The latest proposal trims out-of-pocket expenses in exchange for higher premiums for members, state government and local school boards, which could rise by nearly 11 percent starting on July 1.

The changes would provide financial aid for the Office of Group Benefits, which includes about 230,000 members who are state employees, teachers, retirees and their dependents. The operation used to have a $500 million reserve, which has shrunk to less than half that.

Richard said 44 of Louisiana’s 69 school districts rely on the state health insurance program.

That list includes the Livingston, West Baton Rouge, Jefferson, St. Bernard and Tangipahoa school systems.

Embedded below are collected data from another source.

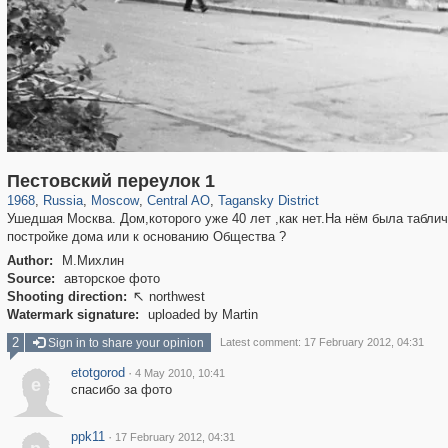
319,861
1,406,871
160,009
8,286
29,248
5,916
10,740
402
Пестовский переулок 1
1968
,
Russia
,
Moscow
,
Central AO
,
Tagansky District
Ушедшая Москва. Дом,которого уже 40 лет ,как нет.На нём была табли
постройке дома или к основанию Общества ?
Author:
М.Михлин
Source:
авторское фото
Shooting direction:
northwest

Watermark signature:
uploaded by Martin
2
Sign in to share your opinion
Latest comment: 17 February 2012, 04:31
etotgorod
·
4 May 2010, 10:41
e
спасибо за фото
ppk11
·
17 February 2012, 04:31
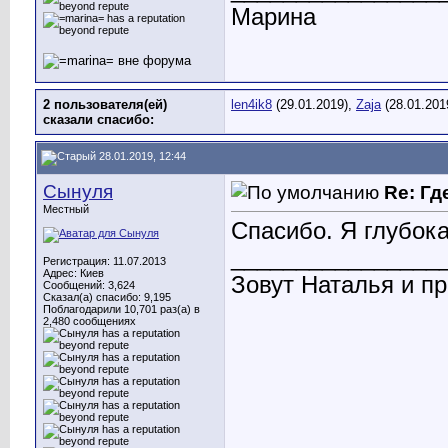
Марина
2 пользователя(ей)
len4ik8
(29.01.2019),
Zaja
(28.01.201
сказали cпасибо:
28.01.2019, 12:44
Сынуля
Re: Гд
Местный
Спасибо. Я глубока
________________
Регистрация: 11.07.2013
Адрес: Киев
Зовут Наталья и пр
Сообщений: 3,624
Сказал(а) спасибо: 9,195
Поблагодарили 10,701 раз(а) в
2,480 сообщениях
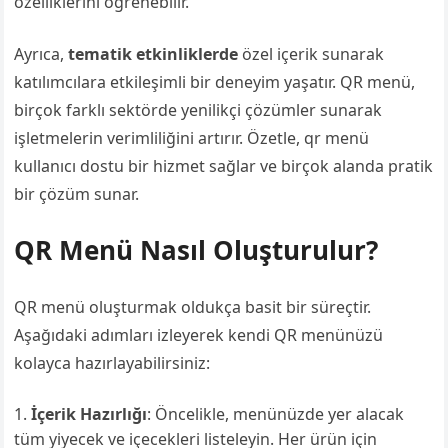
özelliklerini öğrenebilir.
Ayrıca,
tematik etkinliklerde
özel içerik sunarak
katılımcılara etkileşimli bir deneyim yaşatır. QR menü,
birçok farklı sektörde yenilikçi çözümler sunarak
işletmelerin verimliliğini artırır. Özetle, qr menü
kullanıcı dostu bir hizmet sağlar ve birçok alanda pratik
bir çözüm sunar.
QR Menü Nasıl Oluşturulur?
QR menü oluşturmak oldukça basit bir süreçtir.
Aşağıdaki adımları izleyerek kendi QR menünüzü
kolayca hazırlayabilirsiniz:
İçerik Hazırlığı
: Öncelikle, menünüzde yer alacak
tüm yiyecek ve içecekleri listeleyin. Her ürün için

The Jefferson Parish school system faces an increase of $5.7 million in 2016; a $2.6 million hike in the Livingston Parish school district; and about $500,000 in the West Baton Rouge Parish school system, according to state estimates released on Monday.

Some charter schools also would be affected, including the Louisiana Key Academy in Baton Rouge.

A task force has been meeting for months on possible changes in the Minimum Foundation Program, called MFP, which is the source of most state aid for public schools.

That panels next meets on Nov. 18.

However, any push to include more dollars for health insurance through the MFP could be crippled by the fact that it affects less than two-thirds of districts statewide.

State Rep. J. Rogers Pope, R-Livingston and a member of the House committee that heard the new plan on Friday, said he thinks adding dollars to next year’s MFP is the most viable option because a separate appropriation is unlikely.

Pope, former superintendent of the Livingston Parish school system, said he hopes the task force takes up the issue.

“Without help, they would have to cut back on academic programs, possibly personnel. They would just have to make some reductions,” he said.

But Senate Education Committee Chairman Conrad Appel, R-Metairie, a member of the task force, disagreed that the task force needs to get involved in the issue.

Appel said the panel is studying the structure of the MFP, not specific costs.

“I would not want the task force to get into that kind of minutiae,” he said. “I don’t think that is where we belong.”

Appel said that issue rests with the state Board of Elementary and Secondary Education.

In a prepared statement issued late Monday night, Commissioner of Administration Kristy Nichols said the latest plan includes input from legislators and others who said a premium hike is preferable to other options. “The planned increase next year will mark the first time rates have risen above where they were in 2012,” Nichols said.

Richard said he is hopeful that the state will assist local school districts.

“We are cautiously optimistic that if there is a meeting of stakeholders, that we can reach some solutions that will work for everybody,” he said.